Go Back

Pumpkin Shaped Vanilla Cutout Cookies

Prep Time20 minutes
Total Time26 minutes
Course: Dessert
Keyword: cookie, dessert, halloween, pumpkin
Servings: 24 servings

Ingredients

For the Cookies

  • 1 cup Salted butter (softened)
  • 1 cup Granulated sugar
  • 1 tablespoon Vanilla extract
  • 1 large Egg + 1 egg yolk
  • 2 teaspoon Baking powder
  • 3 cups All purpose flour

For the Buttercream

  • ½ cup Salted butter (softened)
  • 1 ½ teaspoon Powdered sugar
  • ½ teaspoon Pure vanilla extract
  • White fondant
  • Orange food coloring
  • Green food coloring
  • Pumpkin cookie cutter
  • Leaf or other small cookie cutter for greenery

Instructions

  • Preheat oven to 350°. Cream butter, sugar, egg, and extract until smooth.
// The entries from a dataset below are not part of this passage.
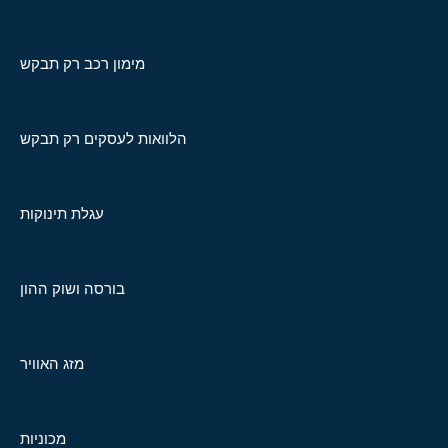
מימון רכב רק תבקש
הלוואות לעסקים רק תבקש
עגלת תינוקות
בורסה ושוק ההון
מזג האוויר
מכוניות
Add flour and baking powder, and mix well. Dough should be soft and moldable but not sticky. There is no need to chill this dough. 
  • Roll out in one big or several smaller batches, to about ¼ inch thick. Cut out cookies into pumpkin shapes, and bake on a nonstick baking sheet for 6-8 minutes {I do 6 minutes in my oven and they come out perfect every time!}. Cool on baking sheet for 5 minutes. Remove to wire rack and cool completely. 
  • In a medium bowl, combine ingredients for buttercream. Beat with a hand mixer or with a standing mixer on low for about 15 seconds, and then on medium for ad additional 30 seconds or until smooth. Frost cookies with buttercream and set aside. Roll out white fondant, and separate a small 2” ball to make the green garnish. Tint the fondant by adding gel food coloring little by little and rolling fondant in hands until desired color is achieved. Do this with both the orange and the green. 
  • Using the same pumpkin cookie cutter, cut the fondant pumpkins out. Use the cutter to gently press two semi-circles onto the fondant as shown in the photo. This gives the illusion of a rounded pumpkin. Cut out small green garish if desired with circular fondant cutter. I used a small rose cutter for this garnish. Adhere the garnish to the fondant pumpkin cutout with a little dab of buttercream. Store at room temperature in an airtight container for up to three days. Enjoy!